Google and Bing are already quite good at predicting what you're thinking and giving you relevant suggestions. But it's slow and the predictive algorithms just aren't quite good for actual real-time suggestions. So a graduate student from Cornell wants to speed things up considerably, making things potentially awesome, yet incredibly creepy.
We all like our personalized suggestions when shopping or even when searching for things. It legitimately helps us, despite the privacy concerns related to it. But those results don't show up instantaneously. There's a significant amount of background work going on that links your actions to those personalized results. Wenlei Xie has come up with an algorithm that could potentially speed things up to near real-time.
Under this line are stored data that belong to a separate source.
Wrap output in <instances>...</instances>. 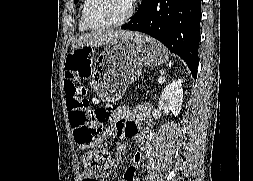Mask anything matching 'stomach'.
Masks as SVG:
<instances>
[{
  "label": "stomach",
  "instance_id": "stomach-1",
  "mask_svg": "<svg viewBox=\"0 0 253 181\" xmlns=\"http://www.w3.org/2000/svg\"><path fill=\"white\" fill-rule=\"evenodd\" d=\"M167 60L166 48L143 34L110 42L95 63V90L103 101H117L141 75L143 65L158 66Z\"/></svg>",
  "mask_w": 253,
  "mask_h": 181
}]
</instances>
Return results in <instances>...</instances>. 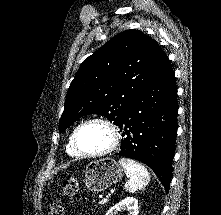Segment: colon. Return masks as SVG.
<instances>
[{
	"label": "colon",
	"mask_w": 221,
	"mask_h": 215,
	"mask_svg": "<svg viewBox=\"0 0 221 215\" xmlns=\"http://www.w3.org/2000/svg\"><path fill=\"white\" fill-rule=\"evenodd\" d=\"M63 193L68 197H73L78 192V181L73 176H68L63 182ZM48 215H64L63 206L60 204H51L48 208Z\"/></svg>",
	"instance_id": "obj_1"
}]
</instances>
Search engines and their underlying suggestions generally use a weighted node graph which is examined analyzed to see just how appropriate the suggestion is based on years of collecting and correlating information. The problem that Xie has found is that there's just so much information to walk through, that it's incredibly slow. So to make it faster and more relevant even sooner, he's proposed simplifying those graphs. In essence they're assembling only the most pertinent information, and discarding a lot of the fluff, to make it quicker.
They've already tested out their unique method on a set of scholarly databases and even a blog search system which resulted in it working up to five times faster than the normal methods. In time this could help to reduce the amount of time you take searching for important things, and might reduce the number of letters you type before the engine knows what you want.